Sources (en anglais) : Harris, A. J. L., Sildmäe, O., Speekenbrink, M. & Hahn, U. (2019). The potential power of experience in communications of expert consensus levels, Journal of Risk Research, 22(5).
D’autres approches sont à explorer pour nous aider lorsque nous avons déjà intégré une fausse information dans notre vision du monde.
Une voie de recherche complémentaire consiste à tenter du « prebunking », c’est-à-dire à exposer préventivement le public à de la mésinformation « atténuée » pour espérer engendrer des réactions ultérieures, à l’image du fonctionnement d’un vaccin. Sans garantir une « immunisation » totale, cette technique pourrait contribuer à nous rendre plus alertes. En effet, exposer à de la mésinformation dans un domaine aiderait à réduire son impact dans un autre. Par exemple, expliciter les sources d’erreur ou de manipulation dans l’argumentation (voir partie 5) dans le domaine de la santé permettrait d’amoindrir la sensibilité à la mésinformation sur le changement climatique. Cet effet semble être renforcé également lorsque nous sommes mis en situation de production de fausses informations. (*) Dans l'exposition : plusieurs éléments de la zone Kiosque font référence à cette problématique.

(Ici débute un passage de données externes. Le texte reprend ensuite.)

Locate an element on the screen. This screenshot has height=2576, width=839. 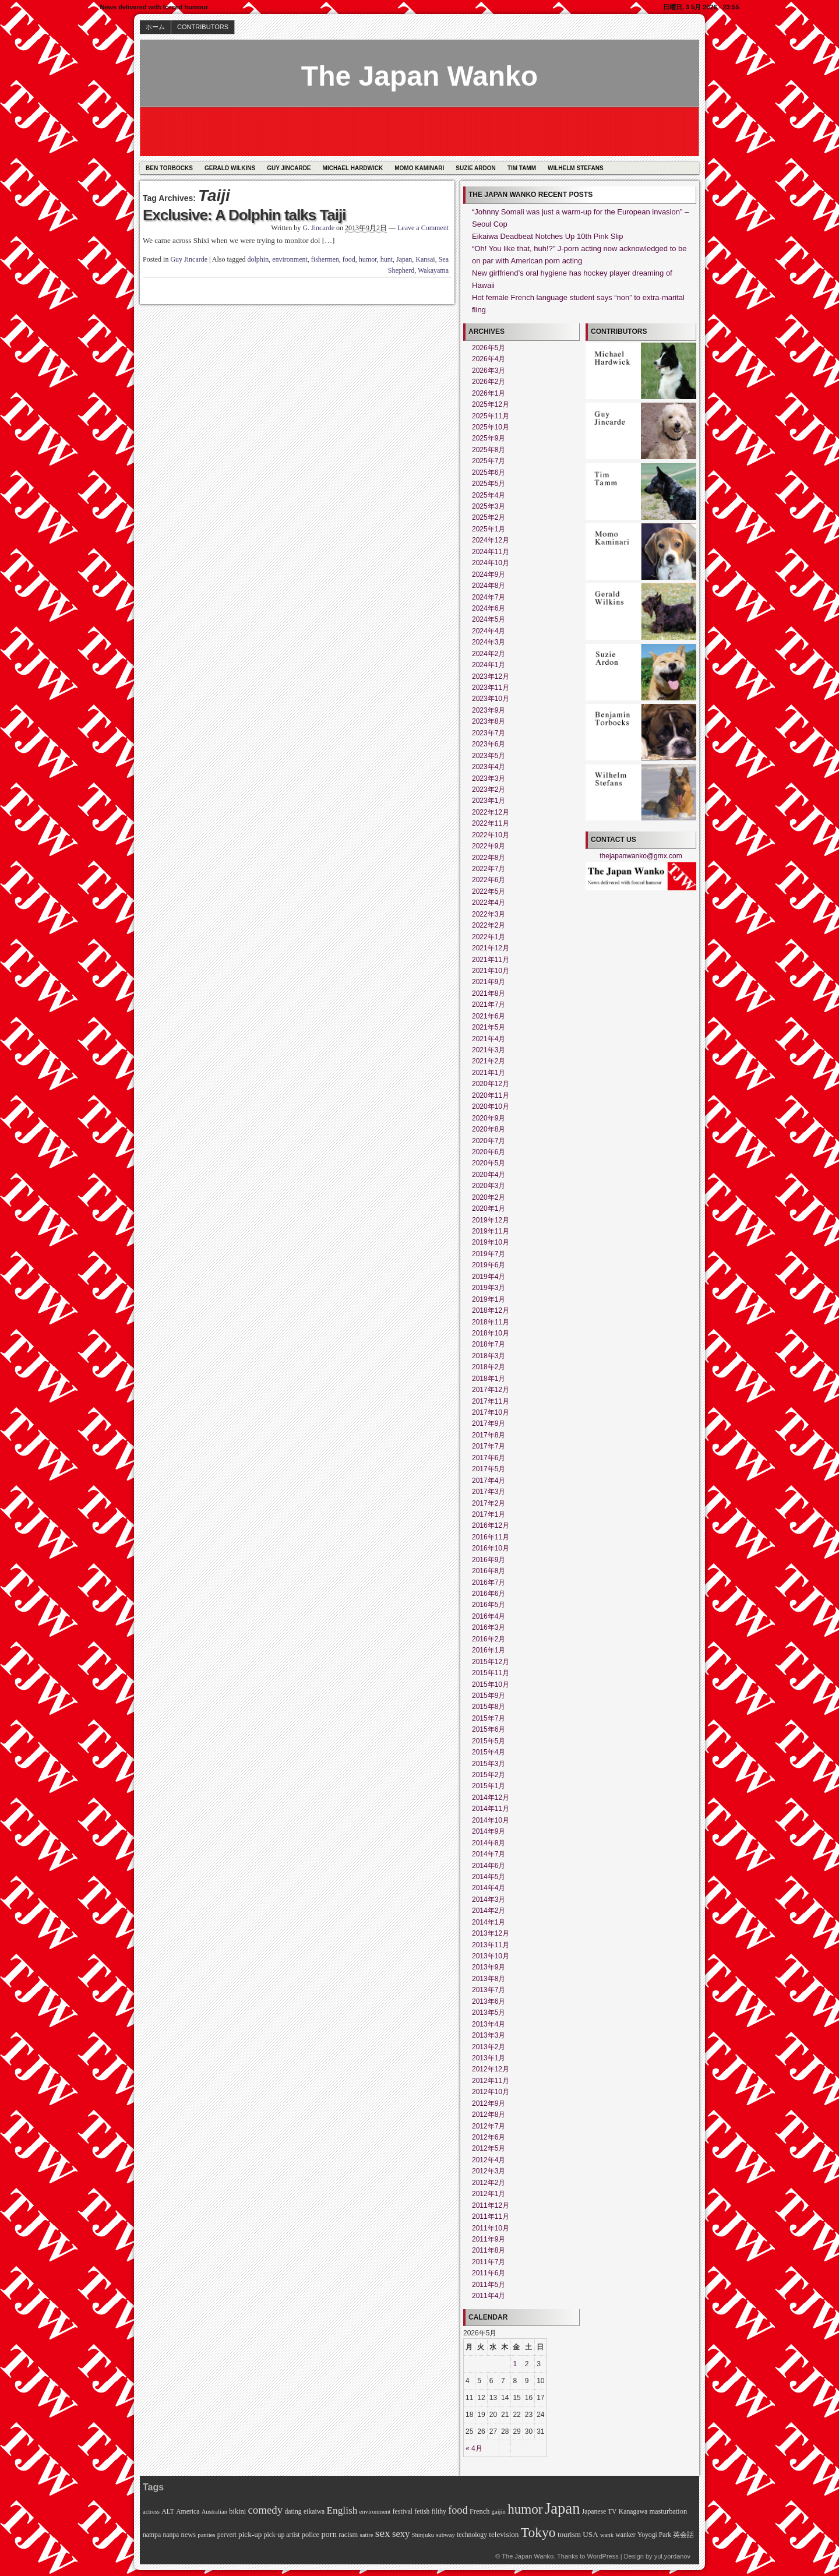 2011年10月 is located at coordinates (490, 2228).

Sources (en anglais) : Lewandowsky, S. & van der Linden, S. (2021). Countering Misinformation and Fake News Through Inoculation and Prebunking. European Review of Social Psychology. www.researchgate.net/publication/349494557_Countering_Misinformation_and_Fake_News_Through_Inoculation_and_Prebunking
Le degré de nuisance des fausses nouvelles ne semble pas évalué encore précisément, ni notre tendance individuelle à les absorber. Dans ce contexte, il est difficile de déterminer si nous avons affaire à une « épidémie de crédulité » (qui nous pousserait à croire trop facilement des sources douteuses) ou, à l’inverse, à une méfiance exacerbée (envers « les médias officiels », « le système »…). Faire porter l’attention du public sur sa responsabilité dans la gestion de l’information semble être une réponse mesurée aux débats actuels. Le degré de précision des informations et le niveau de confiance que nous sommes en mesure d’accorder constituent des points de vigilance particuliers (voir partie 6).